The answer is yes. Glaser for example will include a F18 measurement form with their sails, they are certified class measurers on the F18 side and I would fully trust them to provide accurate sail area data to compute a SCHRS rating. Any of the lofts building A-Cat sails should also be capable of the same.
One issue with the SCHRS rating scheme is the mainsail area includes the mast. So you need to measure the mast area. That is pretty straightforward. It helps to look at the F18 measurement certificate which clearly outlines how to measure sails and the mast. The US F18 class website also has detailed photographs of sail measurement. Its about 1 hr for a 3 sail boat.
I hear you, but applying DPN corrections to SCHRS doesn't work. We've played this game locally. Get your sail area if that is the change and run the calculator. It is easy because the numbers for almost every boat are readily available online, type those into the excel calculator and update the sail area. I do this for our fleet, maybe you can designate someone for your local fleet?

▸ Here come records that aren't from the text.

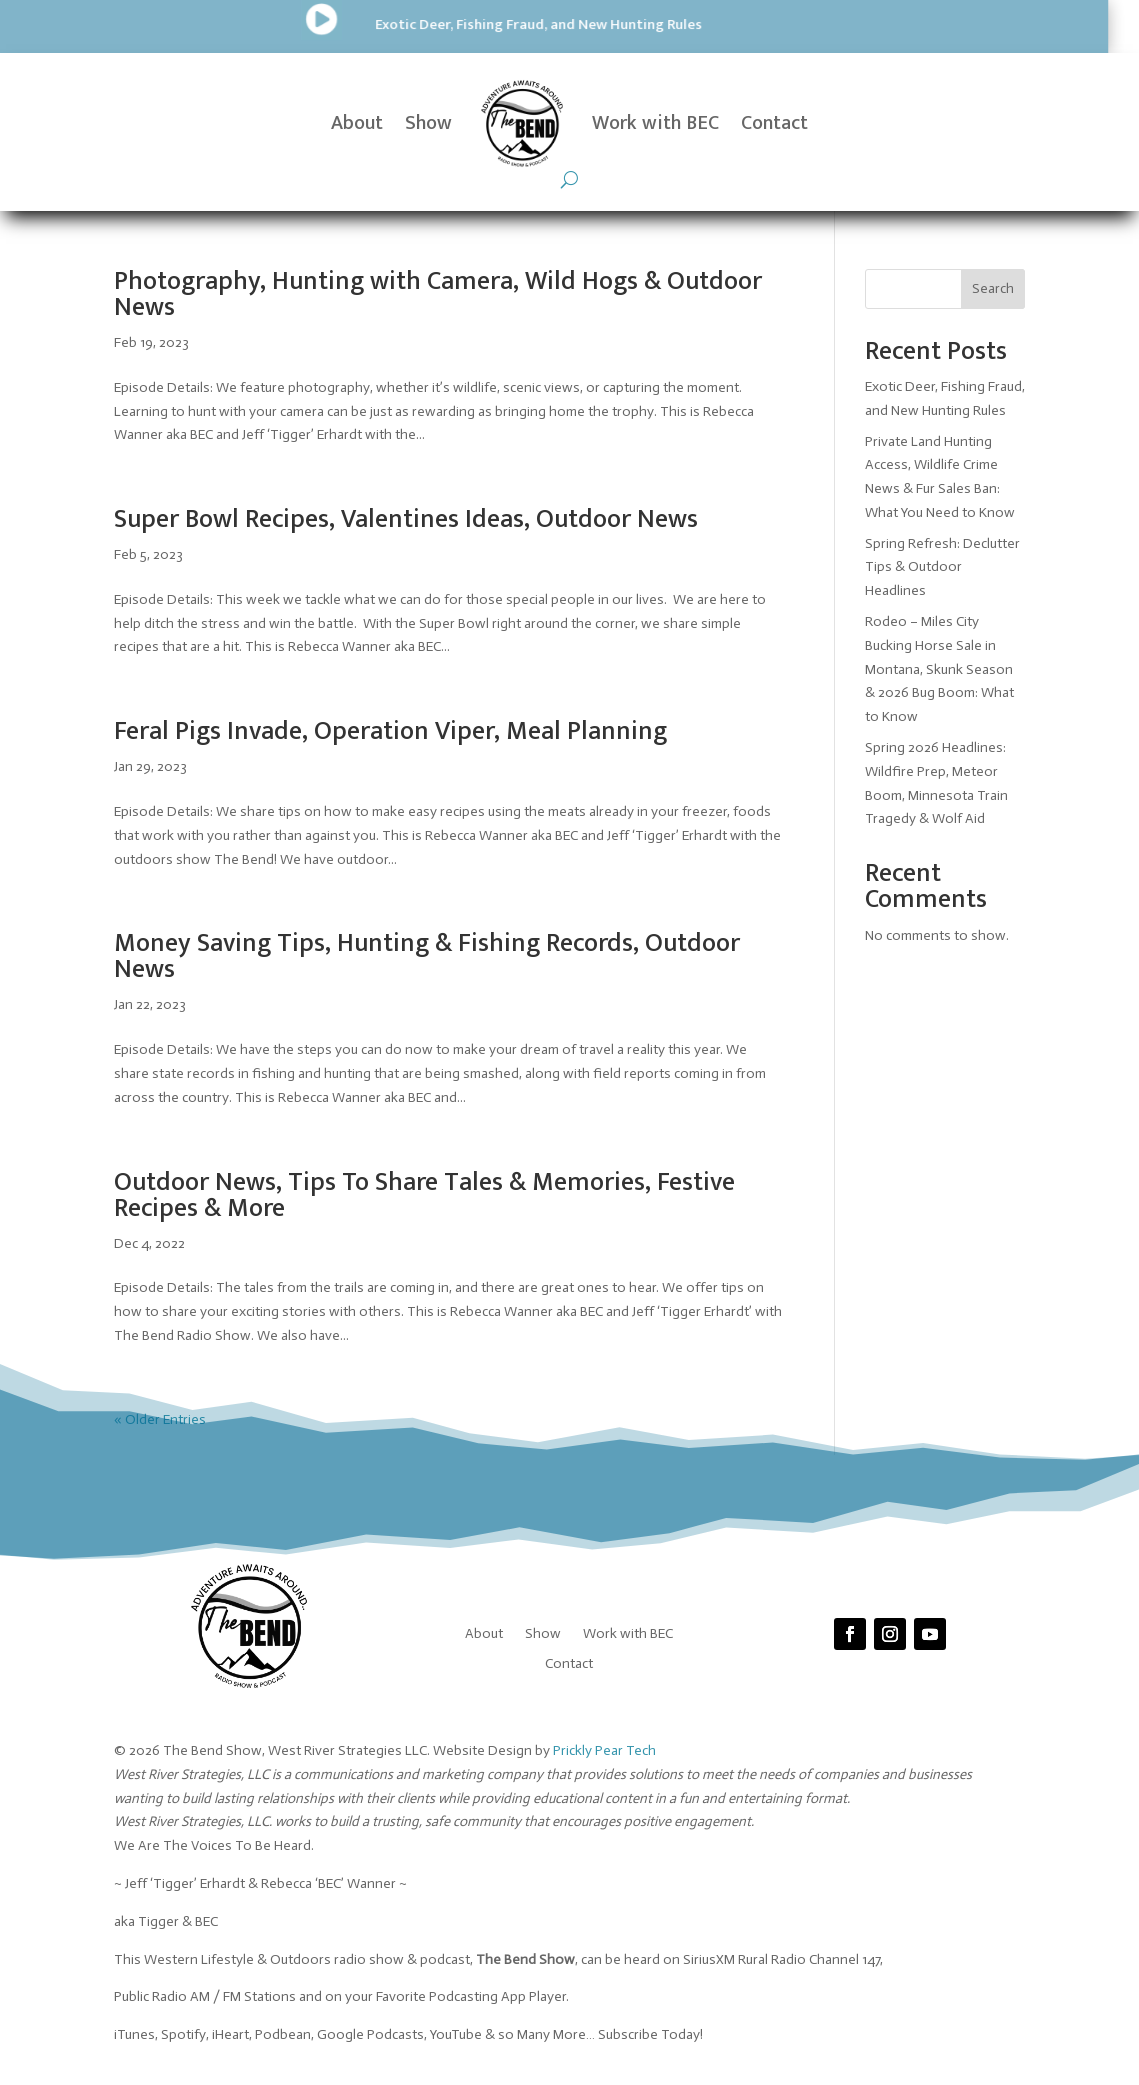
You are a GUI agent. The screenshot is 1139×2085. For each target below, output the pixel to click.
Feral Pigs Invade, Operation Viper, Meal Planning (390, 731)
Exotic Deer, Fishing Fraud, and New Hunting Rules (305, 24)
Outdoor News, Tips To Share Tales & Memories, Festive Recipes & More (424, 1195)
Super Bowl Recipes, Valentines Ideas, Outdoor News (406, 519)
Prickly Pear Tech (604, 1750)
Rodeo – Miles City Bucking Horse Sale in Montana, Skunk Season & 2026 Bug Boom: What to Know (939, 669)
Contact (774, 123)
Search (993, 288)
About (357, 123)
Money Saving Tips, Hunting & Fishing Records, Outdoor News (427, 956)
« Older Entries (160, 1419)
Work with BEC (655, 123)
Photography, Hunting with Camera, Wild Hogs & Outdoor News (438, 294)
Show (428, 123)
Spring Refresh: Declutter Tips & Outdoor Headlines (942, 567)
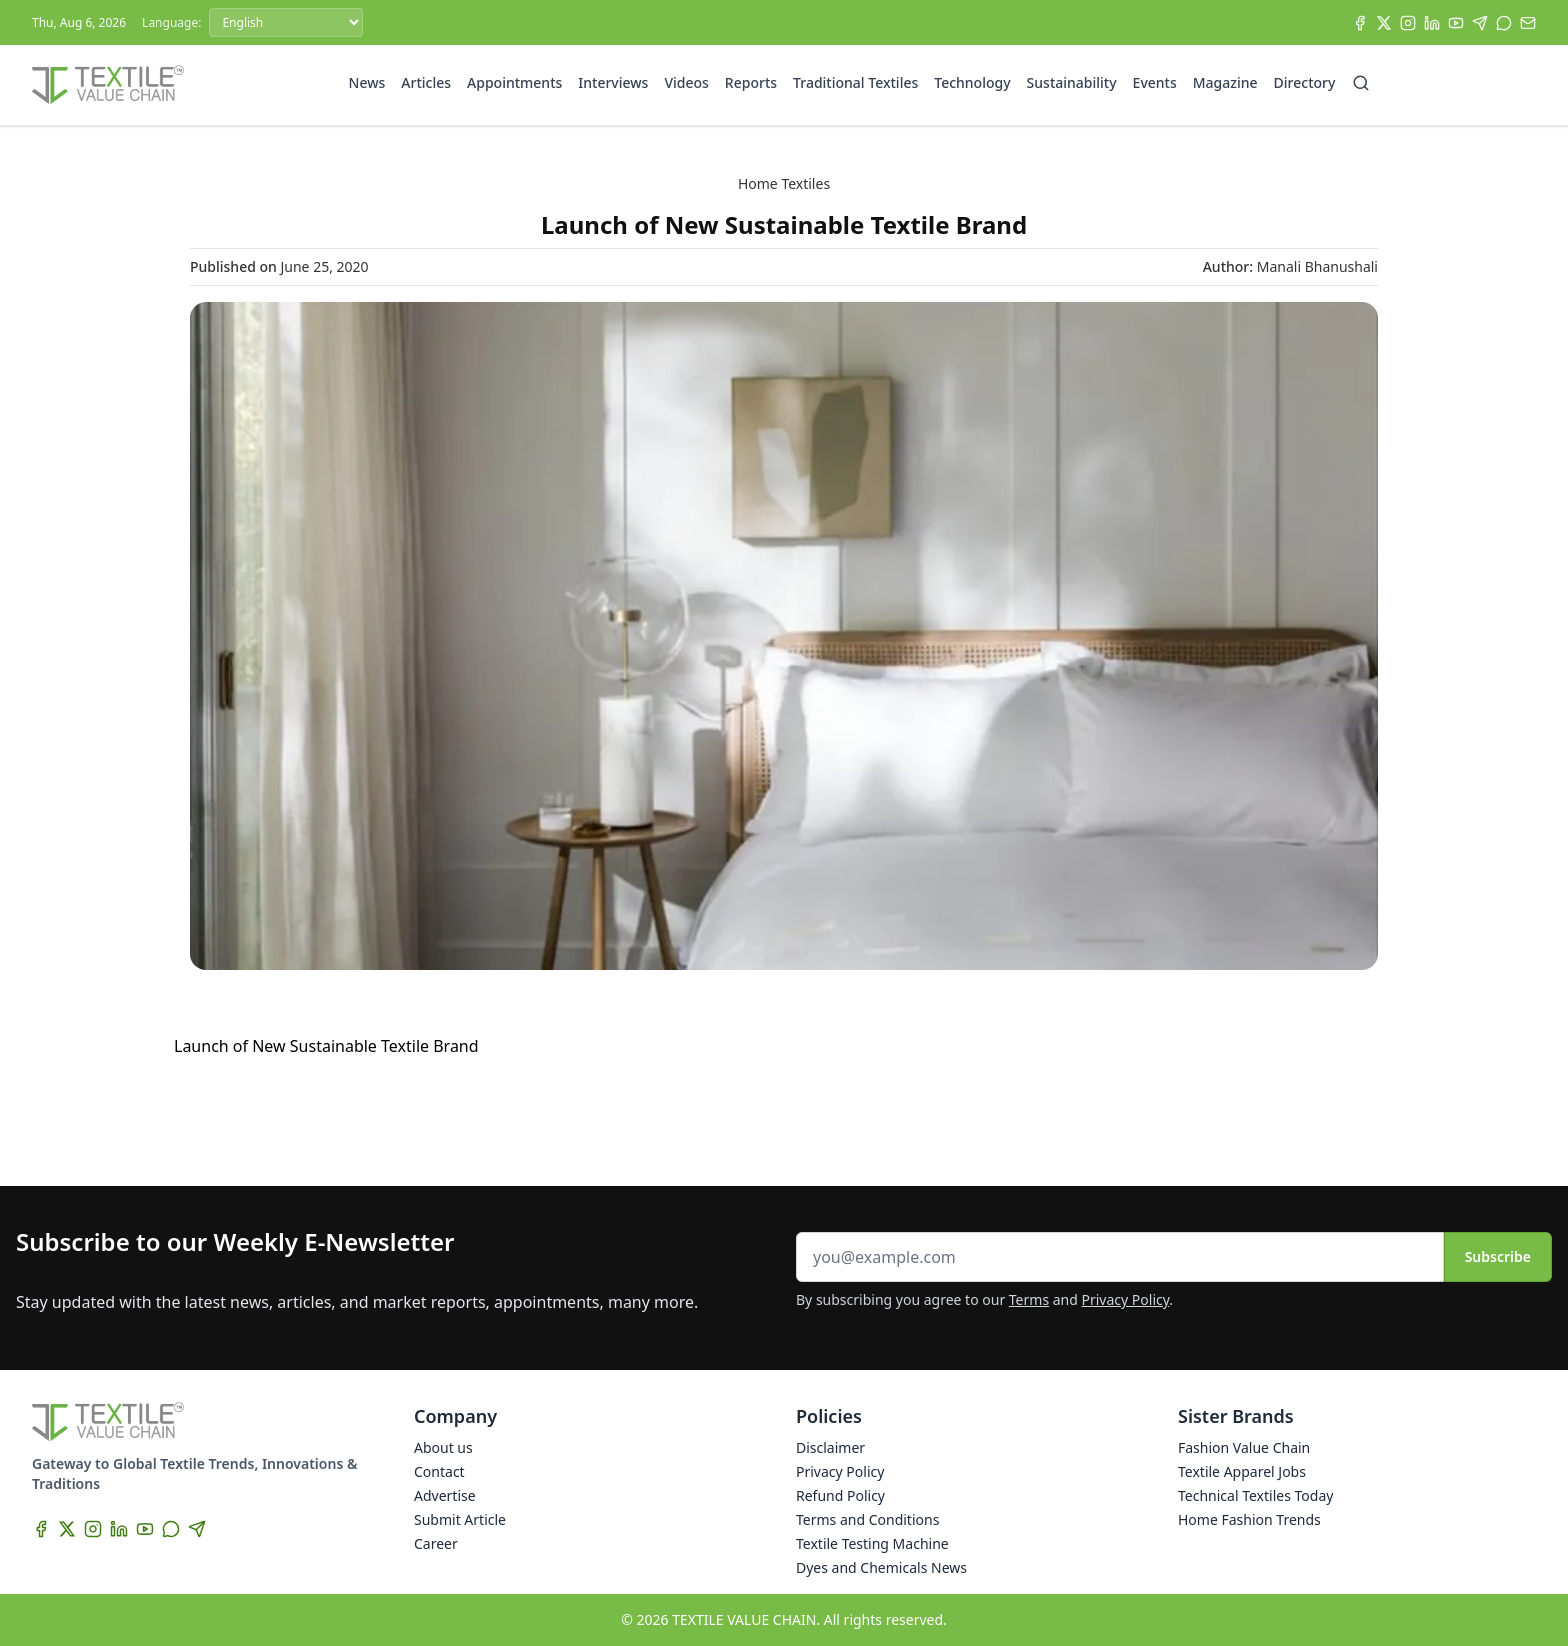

Unfortunately SCHRS doesn't differentiate between pinhead or square top sails etc. They do have a sinking correction factor which I think you should use for the Isotope, and on the 2018 rating calculator this gives you a SCHRS number of 1.072, quite a bit slower than a 1 up F16 (1.041). Without this I get a number of 1.057, again relatively slower than a 1 up F16. I used a board depth below waterline of 0.56 m, the number for the Taipan 4.9 (which in stock configuration has very short and stubby boards). You didn't post a number from what I can tell, so that may be part of your ratings issue. Personally I feel the 1.057 number is a fair rating considering the following statement on the Isotope website:
"The Isotope Catamaran is a registered Formula 16 boat!
The hulls meet the 16ft LOA requirements of the Formula 16HP class. The strong points of the Isotope are that its balanced helm allows it to out point any other catamaran to windward. An Isotope meeting the One Design class specifications can be raced as a single handed Formula 16 boat. An Isotope with a spinnaker can be raced with crew in the Formula 16 one up class."
If the hull doesn't plane, maybe the 1.072 number is fair, maybe. How does the boat sail compared against a 1 up Blade, Falcon, Viper or Nacra F16?